The voluminous data generated by combinatorial synthesis teamed with rapid characterization must be organized, structured,  and annotated in order to provide the basis for enhanced materials discovery and development. Furthermore, legacy data from prior investigations must be integrated into this picture to make the most of existing materials knowledge, which raises questions not only of data volume but particularly of consistent, manageable data structures.

Data Analysis

Once data is organized in structured databases which enable its integration, the challenge is to extract value from it in the form of fundamental insights and/or in quantitative relationships. These goals define an emphasis on data filtering, to categorize data sets, to organize and categorize them, and to prioritize the data.  Once this is accomplished, powerful methods of data mining can be applied to identify correlations and relationships which benefit the materials engineering task, e.g., by revealing subtle relationships that simplify models and/or convey fundamental mechanistic insights as guidance for subsequent materials discovery and optimization activities. 

Modeling

With databases of even moderate size, data itself delivers little value unless the existing in the data are made explicit and usable through generation of models which reflect the behavior of the data.  The filtering and mining operations which are part of data analysis lead naturally to model generation.  Validation and refinement of models constitute another important component of the modeling process.  Modeling is also essential in order to enable optimization of materials properties, and particularly when the optimization involves multiple metrics and their generally nonlinear contributions to a value metric for the materials and associated synthesis processes.

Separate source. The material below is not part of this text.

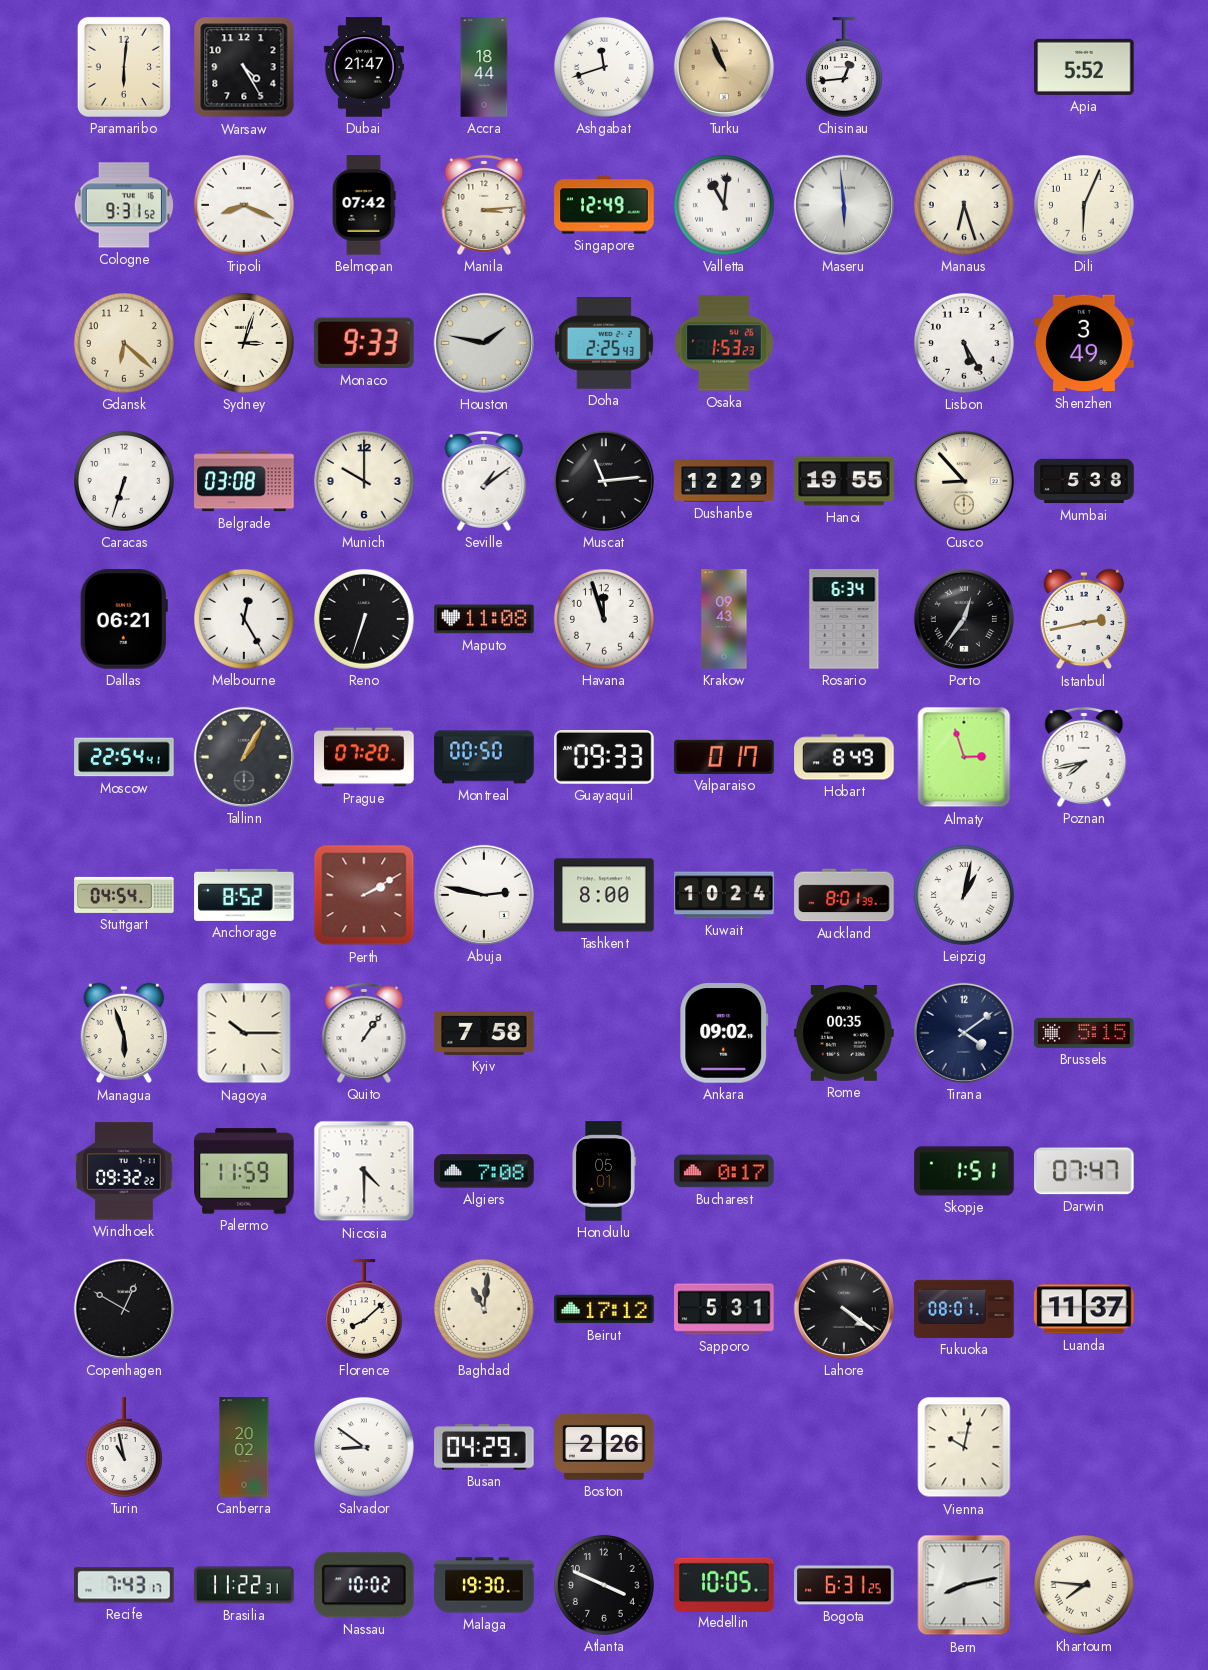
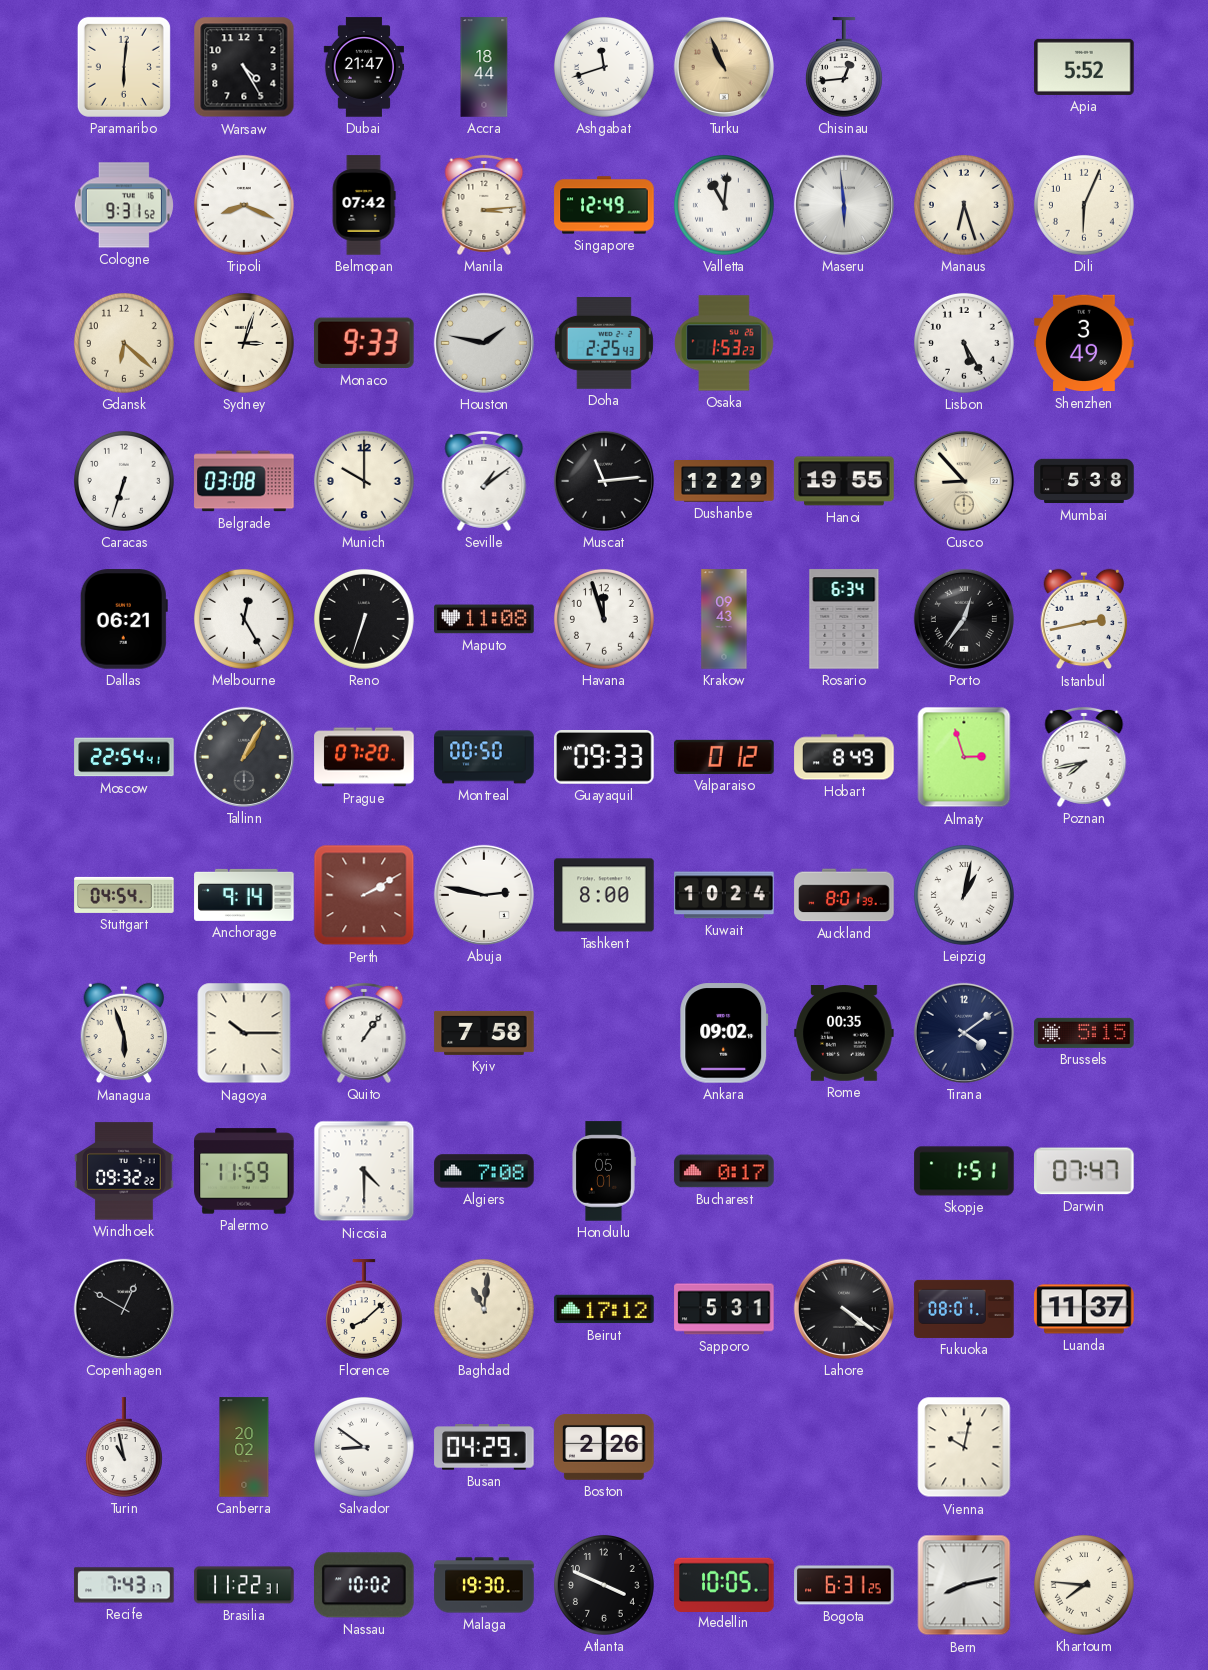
Valparaiso: 0:17 -> 0:12
Anchorage: 8:52 -> 9:14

Materials Development Workstation

The materials engineer carries the responsibility for materials discovery and development, and as such needs means to manage the methods of combinatorial experimentation and materials informatics efficiently.  Essentially, this means that the engineer needs a powerful design and analysis environment which enables not only experimentation, database generation and analysis, and modeling, but also visualization of complex data, multivariate optimization, and iteration of the experiment-analysis cycle in a way which exploits the learning achieed in each iteration.